Возле привады внезапно остановился как вкопанный, с изменившимся, побелевшим лицом. Зачем-то снял шапку. Куски бурой смерзшейся требухи там и сям валялись среди собачьих следов, в истоптанном сером снегу.
Глядел исступленно, уверял себя, что все тут по-прежнему, все лежит, как тогда, и что Белка отравы не трогала. Но сердце в груди стучало гулко и безнадежно, руки дрожали. И с неожиданно громким, отчаянным зовом: «Белка!.. Белка!..» — он кинулся в чащу по ее следу, по хлестким кустам и прогалинам. Не чуя ног под собой, проламывая лыжами наст, падал в колючий снег, царапал руки и снова бежал: «Белка… Собачка…» На поляне ветер выбил слезы из глаз, обжег кожу, точно ее ошпарили, и не было, совсем не было воздуха для дыхания.
Собака лежала в снежной, глубоко раскопанной, раскиданной яме, измученно разметав лапы, схватив снег оскаленной мордой. Сухие травинки раскачивались над ней, и ветер чуть пошевеливал белую шерсть на загривке.
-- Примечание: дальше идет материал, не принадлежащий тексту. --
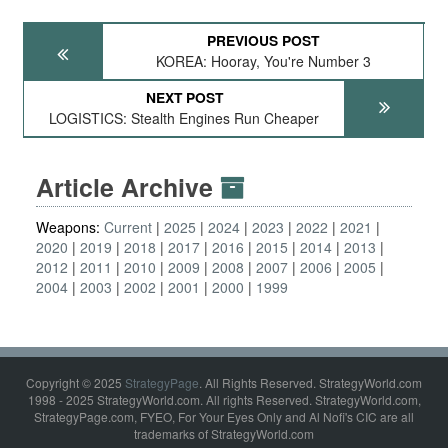
PREVIOUS POST
KOREA: Hooray, You're Number 3
NEXT POST
LOGISTICS: Stealth Engines Run Cheaper
Article Archive
Weapons:
Current
2025
2024
2023
2022
2021
2020
2019
2018
2017
2016
2015
2014
2013
2012
2011
2010
2009
2008
2007
2006
2005
2004
2003
2002
2001
2000
1999
Copyright © 2025
StrategyPage
. All Rights Reserved. StrategyWorld.com
1998 - 2025 StrategyWorld.com. All rights Reserved. StrategyWorld.com,
StrategyPage.com, FYEO, For Your Eyes Only and Al Nofi's CIC are all
trademarks of StrategyWorld.com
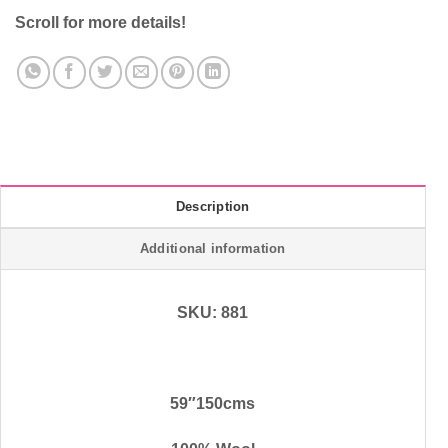
Scroll for more details!
Description
Additional information
SKU: 881
59″150cms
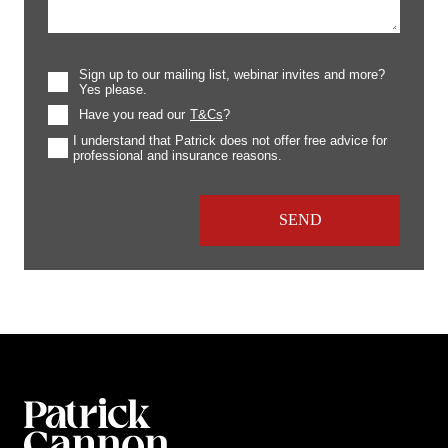
Sign up to our mailing list, webinar invites and more?
Yes please.
Have you read our
T&Cs
?
I understand that Patrick does not offer free advice for
professional and insurance reasons.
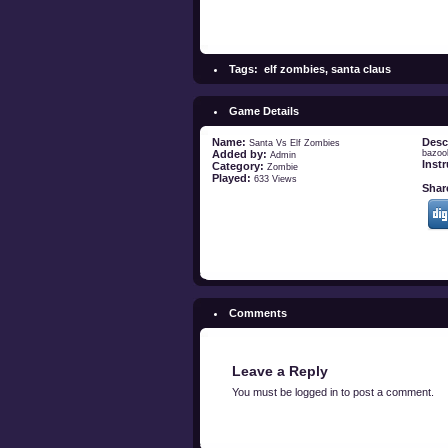
Tags:
elf zombies
,
santa claus
Game Details
Name:
Desc
Santa Vs Elf Zombies
Added by:
bazoo
Admin
Inst
Category:
Zombie
Played:
633 Views
Share
Comments
Leave a Reply
You must be
logged in
to post a comment.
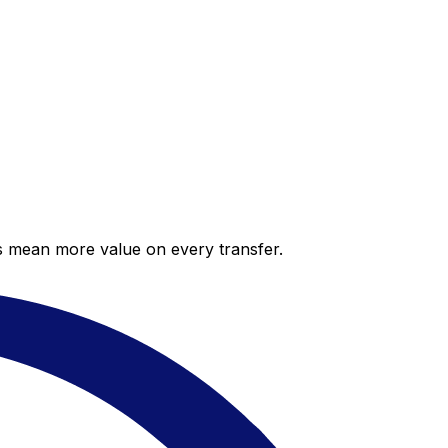
es mean more value on every transfer.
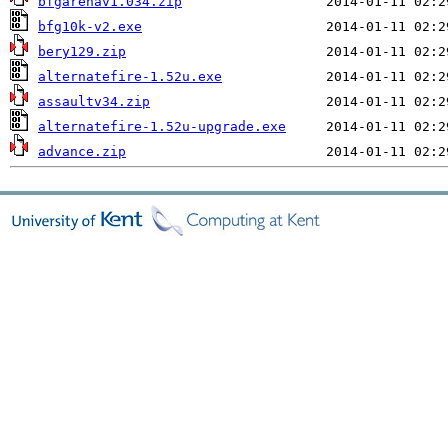
bfgarenav1.034.zip
bfg10k-v2.exe
bery129.zip
alternatefire-1.52u.exe
assaultv34.zip
alternatefire-1.52u-upgrade.exe
advance.zip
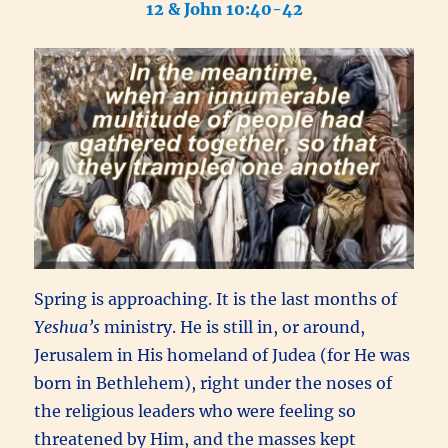
12 & John 10:40-42
Spring is approaching. It is the last months of
Yeshua’s
ministry. He is still in, or around,
Jerusalem in His homeland of Judea (for
He was
born in Bethlehem), right under the noses of
the religious leaders who were feeling so
threatened by Him, and the masses kept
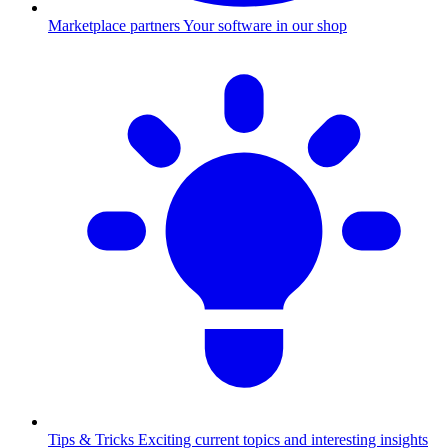
Marketplace partners
Your software in our shop
Tips & Tricks
Exciting current topics and interesting insights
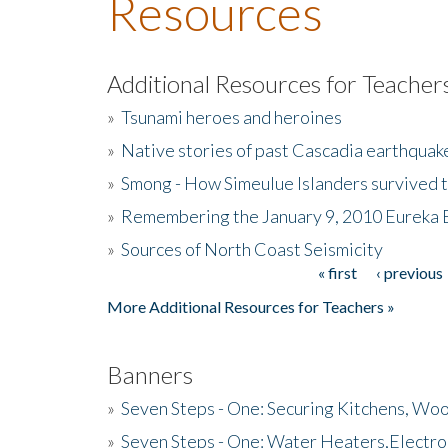
Resources
Additional Resources for Teacher
»
Tsunami heroes and heroines
»
Native stories of past Cascadia earthquak
»
Smong - How Simeulue Islanders survived 
»
Remembering the January 9, 2010 Eureka 
»
Sources of North Coast Seismicity
« first
‹ previous
Pages
More Additional Resources for Teachers »
Banners
»
Seven Steps - One: Securing Kitchens, Woo
»
Seven Steps - One: Water Heaters,Electro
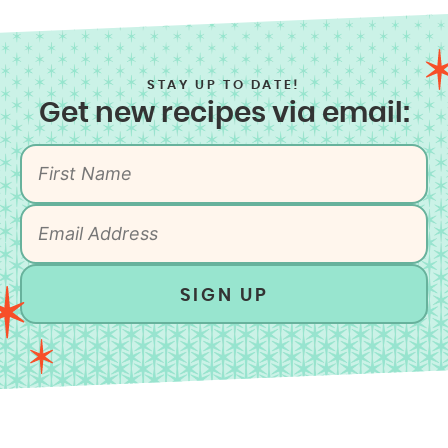
STAY UP TO DATE!
Get new recipes via email:
SIGN UP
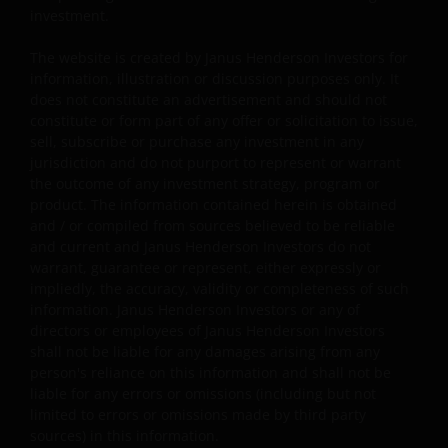
investment.
regulatory, small/ mid-capitalisation companies
related, securities financing transactions related and
The website is created by Janus Henderson Investors for
preference shares related risks. In extreme market
information, illustration or discussion purposes only. It
conditions, you may lose your entire investment.
does not constitute an advertisement and should not
Some sub-funds may invest in financial derivatives
constitute or form part of any offer or solicitation to issue,
instruments for investment, efficient portfolio
sell, subscribe or purchase any investment in any
management and/or hedging purposes. This may
jurisdiction and do not purport to represent or warrant
involve counterparty, liquidity, leverage, volatility,
the outcome of any investment strategy, program or
valuation, over-the-counter transaction, credit,
product. The information contained herein is obtained
currency, index, settlement default and interest risks;
and / or compiled from sources believed to be reliable
and the sub-funds may suffer total or substantial
and current and Janus Henderson Investors do not
losses.
warrant, guarantee or represent, either expressly or
impliedly, the accuracy, validity or completeness of such
Some sub-funds’ investments are concentrated in a
information. Janus Henderson Investors or any of
single market (e.g. the US) /industry sector (e.g.
directors or employees of Janus Henderson Investors
technology, property)/instrument (e.g. US debt
shall not be liable for any damages arising from any
securities/ preference shares rated below investment
person's reliance on this information and shall not be
grade or unrated), small/mid- capitalisation companies
liable for any errors or omissions (including but not
and may be more volatile.
limited to errors or omissions made by third party
sources) in this information.
Some sub-funds may invest in companies engaged in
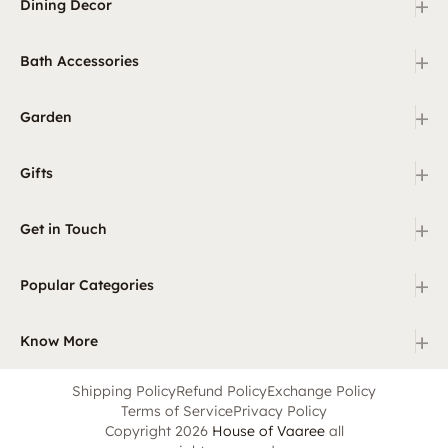
+
Dining Decor
+
Bath Accessories
+
Garden
+
Gifts
+
Get in Touch
+
Popular Categories
+
Know More
Shipping Policy
Refund Policy
Exchange Policy
Terms of Service
Privacy Policy
Copyright 2026
House of Vaaree
all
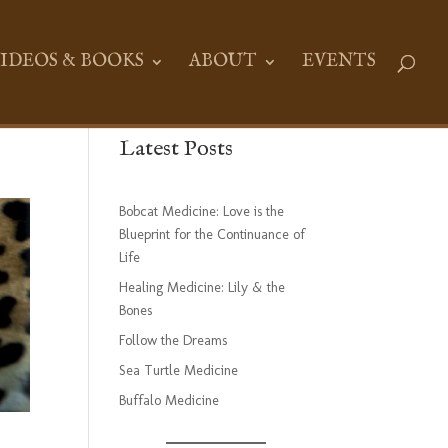
IDEOS & BOOKS
ABOUT
EVENTS
Latest Posts
Bobcat Medicine: Love is the
Blueprint for the Continuance of
Life
Healing Medicine: Lily & the
Bones
Follow the Dreams
Sea Turtle Medicine
Buffalo Medicine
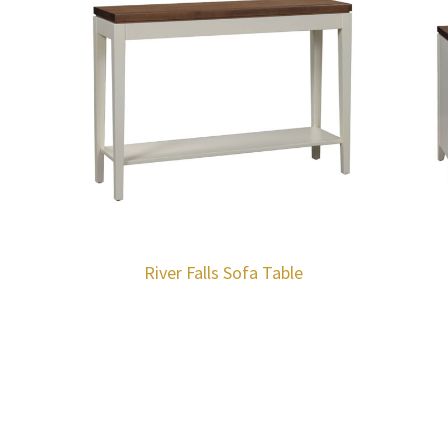
River Falls Sofa Table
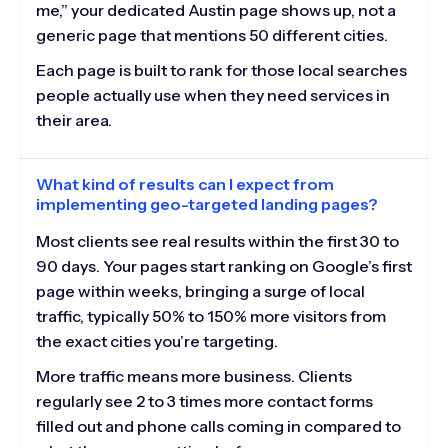
me,” your dedicated Austin page shows up, not a
generic page that mentions 50 different cities.
Each page is built to rank for those local searches
people actually use when they need services in
their area.
What kind of results can I expect from
implementing geo-targeted landing pages?
Most clients see real results within the first 30 to
90 days. Your pages start ranking on Google’s first
page within weeks, bringing a surge of local
traffic, typically 50% to 150% more visitors from
the exact cities you’re targeting.
More traffic means more business. Clients
regularly see 2 to 3 times more contact forms
filled out and phone calls coming in compared to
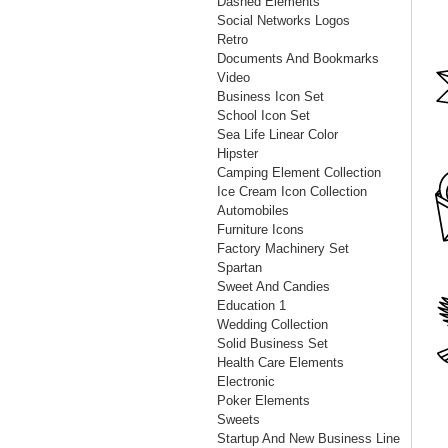
Dashed Elements
Social Networks Logos
Retro
Documents And Bookmarks
Video
Business Icon Set
School Icon Set
Sea Life Linear Color
Hipster
Camping Element Collection
Ice Cream Icon Collection
Automobiles
Furniture Icons
Factory Machinery Set
Spartan
Sweet And Candies
Education 1
Wedding Collection
Solid Business Set
Health Care Elements
Electronic
Poker Elements
Sweets
Startup And New Business Line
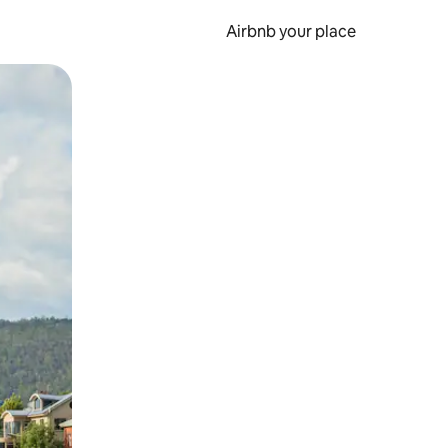
Airbnb your place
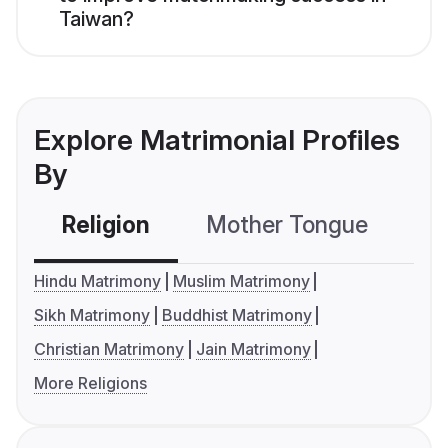
Taiwan?
Explore Matrimonial Profiles
By
Religion
Mother Tongue
C
Hindu Matrimony
Muslim Matrimony
Sikh Matrimony
Buddhist Matrimony
Christian Matrimony
Jain Matrimony
More Religions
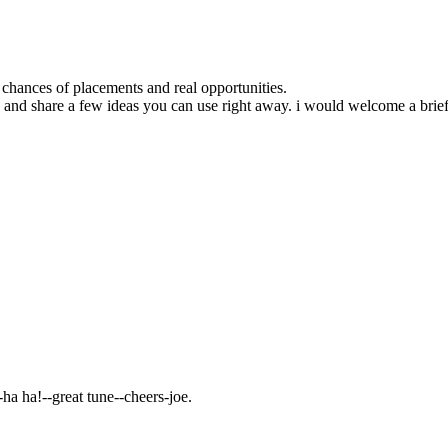
chances of placements and real opportunities.
ofile and share a few ideas you can use right away. i would welcome a 
--great tune--cheers-joe.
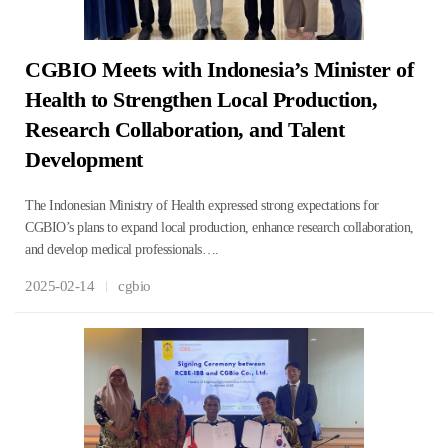
CGBIO Meets with Indonesia’s Minister of
Health to Strengthen Local Production,
Research Collaboration, and Talent
Development
The Indonesian Ministry of Health expressed strong expectations for
CGBIO’s plans to expand local production, enhance research collaboration,
and develop medical professionals….
2025-02-14
cgbio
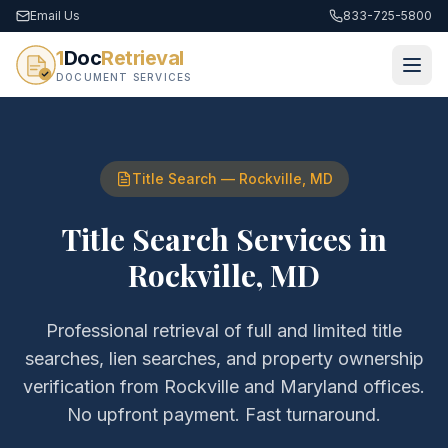
Email Us
833-725-5800
1
Doc
Retrieval
DOCUMENT SERVICES
Title Search
—
Rockville
,
MD
Title Search Services
in
Rockville
,
MD
Professional retrieval of
full and limited title
searches, lien searches, and property ownership
verification
from
Rockville
and
Maryland
offices.
No upfront payment. Fast turnaround.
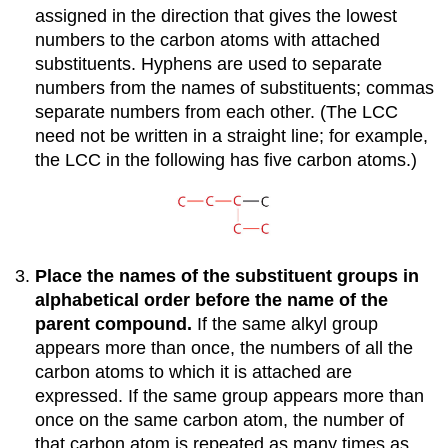
assigned in the direction that gives the lowest
numbers to the carbon atoms with attached
substituents. Hyphens are used to separate
numbers from the names of substituents; commas
separate numbers from each other. (The LCC
need not be written in a straight line; for example,
the LCC in the following has five carbon atoms.)
Place the names of the substituent groups in
alphabetical order before the name of the
parent compound.
If the same alkyl group
appears more than once, the numbers of all the
carbon atoms to which it is attached are
expressed. If the same group appears more than
once on the same carbon atom, the number of
that carbon atom is repeated as many times as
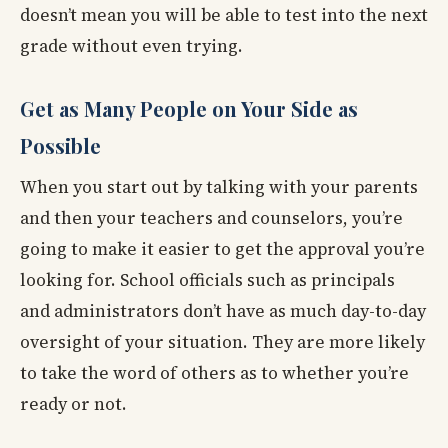
doesn’t mean you will be able to test into the next
grade without even trying.
Get as Many People on Your Side as
Possible
When you start out by talking with your parents
and then your teachers and counselors, you’re
going to make it easier to get the approval you’re
looking for. School officials such as principals
and administrators don’t have as much day-to-day
oversight of your situation. They are more likely
to take the word of others as to whether you’re
ready or not.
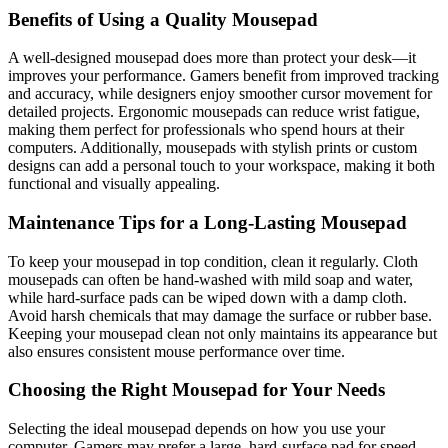
Benefits of Using a Quality Mousepad
A well-designed mousepad does more than protect your desk—it
improves your performance. Gamers benefit from improved tracking
and accuracy, while designers enjoy smoother cursor movement for
detailed projects. Ergonomic mousepads can reduce wrist fatigue,
making them perfect for professionals who spend hours at their
computers. Additionally, mousepads with stylish prints or custom
designs can add a personal touch to your workspace, making it both
functional and visually appealing.
Maintenance Tips for a Long-Lasting Mousepad
To keep your mousepad in top condition, clean it regularly. Cloth
mousepads can often be hand-washed with mild soap and water,
while hard-surface pads can be wiped down with a damp cloth.
Avoid harsh chemicals that may damage the surface or rubber base.
Keeping your mousepad clean not only maintains its appearance but
also ensures consistent mouse performance over time.
Choosing the Right Mousepad for Your Needs
Selecting the ideal mousepad depends on how you use your
computer. Gamers may prefer a large, hard-surface pad for speed,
Назад Сергуня плелся еле переступая, не чувствуя самого себя. Ни о чем не думалось, ничего не хотелось. Он то медленно, безразлично шагал, вытягивая ноги из снега, то начинал торопиться и двигаться с ожесточением. Ветер с гулом гнал над сопками, над тайгой низкие мокрые облака. Наст с неприятным хрустом ломался, носки лыж при ходьбе часто ныряли под корку и тонули в сыпучем месиве. Их надо было вытаскивать, высоко поднимая ноги и балансируя. Сергуня измучился, в груди нехорошо заныло. Он часто падал, ссаживал руки о ледяную корку, — снег под ней перекипел и был жгуч. Рукавички он где-то давно потерял. Однако старик словно не ощущал своих усилий. Глаза глядели вокруг подолгу — на холмы, на деревья, — точно сразу не узнавали местности, хотя он прошел уже след в след почти весь свой обратный путь. О погибшей собаке старался не думать, хотел только скорее выбраться из этого месива — на твердое, на устойчивое. Тракт был уже близко, за сопкой. И чтобы сократить расстояние, он не стал сворачивать на Маринки, в распадок, а решил идти прямиком через сопку.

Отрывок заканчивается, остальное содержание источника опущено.